Figure 4: In literature ligated LCA led to less complications like haematoma.

Figure 5: Damage may occur secondary to compression from the post-operative cicatrix.

Results

Patients were examined on follow-up visits at 2 weeks, 6 weeks, 6 months, 1 and 2 years after surgery. In 8 patients damage to the LFCN was observed. Symptoms had different velocity from mild hypoesthesia to severe burning pain in the anterolateral thigh. One patient had pain in anetrolateral thigh and in 7 hypoesthesia. All cases of clinically presenting LFCN injury clinically improved at the 1-year follow-up, with 5 patients fully recovered. 2 patients had still mild symptoms of nerve damage at the 1year follow up. By the 2 year follow up, all the symptoms resolved. Possible explanations for iatrogenic nerve injury are direct cut, extreme traction, hyperextension or external rotation, postoperative haematoma, excessive force with retractors.

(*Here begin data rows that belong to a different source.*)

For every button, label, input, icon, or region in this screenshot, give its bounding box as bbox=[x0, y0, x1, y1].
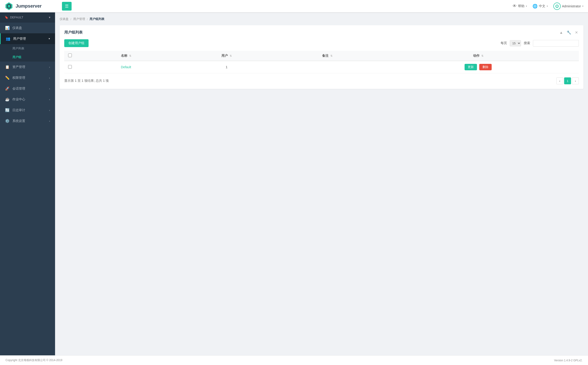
eye-icon: 👁 bbox=[513, 4, 517, 8]
sidebar-item-asset-mgmt[interactable]: 📋 资产管理 ‹ bbox=[0, 62, 55, 72]
table-body: Default 1 更新 删除 bbox=[64, 61, 579, 73]
menu-toggle-icon: ☰ bbox=[65, 4, 69, 9]
next-page-button[interactable]: › bbox=[572, 77, 579, 84]
job-icon: ☕ bbox=[5, 97, 10, 102]
audit-expand-icon: ‹ bbox=[49, 109, 50, 112]
name-sort-icon[interactable]: ⇅ bbox=[129, 55, 131, 57]
sidebar-item-label: 仪表盘 bbox=[12, 26, 22, 30]
sidebar-item-job-center[interactable]: ☕ 作业中心 ‹ bbox=[0, 94, 55, 105]
header-left: Jumpserver bbox=[5, 2, 60, 11]
actions-sort-icon[interactable]: ⇅ bbox=[481, 55, 483, 57]
collapse-button[interactable]: ▲ bbox=[558, 30, 564, 35]
breadcrumb: 仪表盘 / 用户管理 / 用户组列表 bbox=[60, 17, 583, 21]
user-group-table: 名称 ⇅ 用户 ⇅ 备注 ⇅ 动作 ⇅ bbox=[64, 51, 579, 73]
breadcrumb-user-mgmt[interactable]: 用户管理 bbox=[73, 17, 85, 21]
sidebar-item-label: 系统设置 bbox=[12, 119, 25, 123]
language-menu[interactable]: 🌐 中文 ▾ bbox=[533, 4, 548, 9]
col-checkbox bbox=[64, 51, 76, 61]
language-arrow-icon: ▾ bbox=[547, 5, 548, 7]
breadcrumb-sep-1: / bbox=[70, 17, 71, 21]
col-users: 用户 ⇅ bbox=[176, 51, 277, 61]
pagination: ‹ 1 › bbox=[556, 77, 579, 84]
wrench-button[interactable]: 🔧 bbox=[566, 30, 572, 35]
breadcrumb-dashboard[interactable]: 仪表盘 bbox=[60, 17, 69, 21]
settings-icon: ⚙️ bbox=[5, 119, 10, 123]
card-title: 用户组列表 ▲ 🔧 ✕ bbox=[64, 30, 579, 35]
main-card: 用户组列表 ▲ 🔧 ✕ 创建用户组 每页 10 15 25 bbox=[60, 25, 583, 89]
dashboard-icon: 📊 bbox=[5, 26, 10, 30]
update-button[interactable]: 更新 bbox=[465, 64, 477, 70]
header-center: ☰ bbox=[60, 2, 513, 11]
per-page-label: 每页 bbox=[500, 41, 507, 45]
search-input[interactable] bbox=[533, 40, 579, 47]
logo-icon bbox=[5, 2, 13, 11]
prev-page-button[interactable]: ‹ bbox=[556, 77, 563, 84]
toolbar-right: 每页 10 15 25 50 搜索 bbox=[500, 40, 579, 47]
app-body: 🔖 DEFAULT ▾ 📊 仪表盘 👥 用户管理 ▾ 用户列表 用户组 📋 资产… bbox=[0, 12, 588, 365]
sidebar-item-label: 日志审计 bbox=[12, 108, 25, 112]
admin-menu[interactable]: ⏻ Administrator ▾ bbox=[553, 2, 583, 10]
table-header: 名称 ⇅ 用户 ⇅ 备注 ⇅ 动作 ⇅ bbox=[64, 51, 579, 61]
header-right: 👁 帮助 ▾ 🌐 中文 ▾ ⏻ Administrator ▾ bbox=[513, 2, 583, 10]
audit-icon: 🔄 bbox=[5, 108, 10, 112]
menu-toggle-button[interactable]: ☰ bbox=[62, 2, 72, 11]
create-user-group-button[interactable]: 创建用户组 bbox=[64, 39, 88, 47]
table-row: Default 1 更新 删除 bbox=[64, 61, 579, 73]
sidebar-item-user-mgmt[interactable]: 👥 用户管理 ▾ bbox=[0, 33, 55, 44]
close-button[interactable]: ✕ bbox=[574, 30, 579, 35]
asset-icon: 📋 bbox=[5, 65, 10, 69]
sidebar-item-perm-mgmt[interactable]: ✏️ 权限管理 ‹ bbox=[0, 72, 55, 83]
session-expand-icon: ‹ bbox=[49, 87, 50, 90]
org-arrow-icon: ▾ bbox=[49, 16, 50, 19]
help-arrow-icon: ▾ bbox=[526, 5, 527, 7]
toolbar: 创建用户组 每页 10 15 25 50 搜索 bbox=[64, 39, 579, 47]
sidebar-item-label: 作业中心 bbox=[12, 97, 25, 102]
bookmark-icon: 🔖 bbox=[5, 16, 8, 19]
sidebar-item-label: 会话管理 bbox=[12, 87, 25, 91]
table-footer: 显示第 1 至 1 项结果; 总共 1 项 ‹ 1 › bbox=[64, 77, 579, 84]
row-users-cell: 1 bbox=[176, 61, 277, 73]
select-all-checkbox[interactable] bbox=[68, 54, 72, 57]
delete-button[interactable]: 删除 bbox=[479, 64, 492, 70]
header: Jumpserver ☰ 👁 帮助 ▾ 🌐 中文 ▾ ⏻ Administrat… bbox=[0, 0, 588, 12]
toolbar-left: 创建用户组 bbox=[64, 39, 88, 47]
users-sort-icon[interactable]: ⇅ bbox=[230, 55, 232, 57]
sidebar-item-audit-log[interactable]: 🔄 日志审计 ‹ bbox=[0, 105, 55, 116]
help-label: 帮助 bbox=[518, 4, 524, 8]
sidebar-org[interactable]: 🔖 DEFAULT ▾ bbox=[0, 12, 55, 22]
logo-area: Jumpserver bbox=[5, 2, 41, 11]
row-notes-cell bbox=[277, 61, 377, 73]
row-checkbox[interactable] bbox=[68, 65, 72, 69]
perm-icon: ✏️ bbox=[5, 76, 10, 80]
col-name: 名称 ⇅ bbox=[76, 51, 176, 61]
app-name: Jumpserver bbox=[16, 3, 41, 9]
card-title-actions: ▲ 🔧 ✕ bbox=[558, 30, 579, 35]
session-icon: 🚀 bbox=[5, 86, 10, 91]
user-group-name-link[interactable]: Default bbox=[121, 65, 131, 69]
sidebar-item-label: 用户管理 bbox=[13, 37, 26, 41]
copyright: Copyright 北京堆栈科技有限公司 © 2014-2019 bbox=[6, 358, 62, 362]
sidebar-item-session-mgmt[interactable]: 🚀 会话管理 ‹ bbox=[0, 83, 55, 94]
main-content: 仪表盘 / 用户管理 / 用户组列表 用户组列表 ▲ 🔧 ✕ 创建用户组 bbox=[55, 12, 588, 365]
notes-sort-icon[interactable]: ⇅ bbox=[330, 55, 332, 57]
language-icon: 🌐 bbox=[533, 4, 538, 9]
sidebar-item-dashboard[interactable]: 📊 仪表盘 bbox=[0, 22, 55, 33]
sidebar-submenu-user: 用户列表 用户组 bbox=[0, 44, 55, 62]
help-menu[interactable]: 👁 帮助 ▾ bbox=[513, 4, 527, 8]
user-mgmt-icon: 👥 bbox=[6, 36, 10, 41]
breadcrumb-sep-2: / bbox=[87, 17, 88, 21]
sidebar-item-user-list[interactable]: 用户列表 bbox=[0, 44, 55, 53]
user-group-users-count: 1 bbox=[226, 65, 228, 69]
per-page-select[interactable]: 10 15 25 50 bbox=[510, 40, 521, 46]
sidebar-item-user-group[interactable]: 用户组 bbox=[0, 53, 55, 62]
sidebar-item-system-settings[interactable]: ⚙️ 系统设置 ‹ bbox=[0, 116, 55, 126]
power-icon: ⏻ bbox=[555, 4, 559, 8]
page-title: 用户组列表 bbox=[64, 30, 83, 35]
sidebar-org-left: 🔖 DEFAULT bbox=[5, 16, 23, 19]
breadcrumb-current: 用户组列表 bbox=[89, 17, 104, 21]
page-1-button[interactable]: 1 bbox=[564, 77, 571, 84]
admin-avatar: ⏻ bbox=[553, 2, 561, 10]
sidebar-item-label: 资产管理 bbox=[12, 65, 25, 69]
org-label: DEFAULT bbox=[10, 16, 23, 19]
perm-expand-icon: ‹ bbox=[49, 77, 50, 79]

All symptomatic patients were treated conservatively – using medication like -Gabapentin, Pregabalin, Phenytoin, Milgamma N, Nivalin and physiotherapy.

Discussion

Limitations of our study are using subjective signs of lateral femoral cutaneous nerve lesion, and a clinical diagnosis as opposed to radiological (e.g., ultrasound) or electrophysiological, as this was normal clinical practice during the study period. This can lead to underreporting of the complication rate of meralgia paresthetica. This is explained by the fact that lateral femoral cutaneous nerve injury has no effect on the functional outcome of total hip replacement, and only the subjectively significant lesions causing the patient discomfort or decrease of function would warrant investing further resources in the clinical practice. On the other hand, peri-incisional pain and discomfort could confound the results in the way of overestimating the complication rate. In this study, it was assumed the confounding risk of this kind was limited by examining the patient by both an orthopod and neurologist.

Conclusion

Meralgia paresthetica is serious and most common complication in DAA after THA. However this approach to the THA is most preferred among others, due to its advantages. Exploring LCFN and protecting it during the surgery lead to fewer nerve damage complication. If it managed carefully with experienced surgeon after its learning curve, it can be safe. This complication in most cases is temporary with fully recover with or without treatment.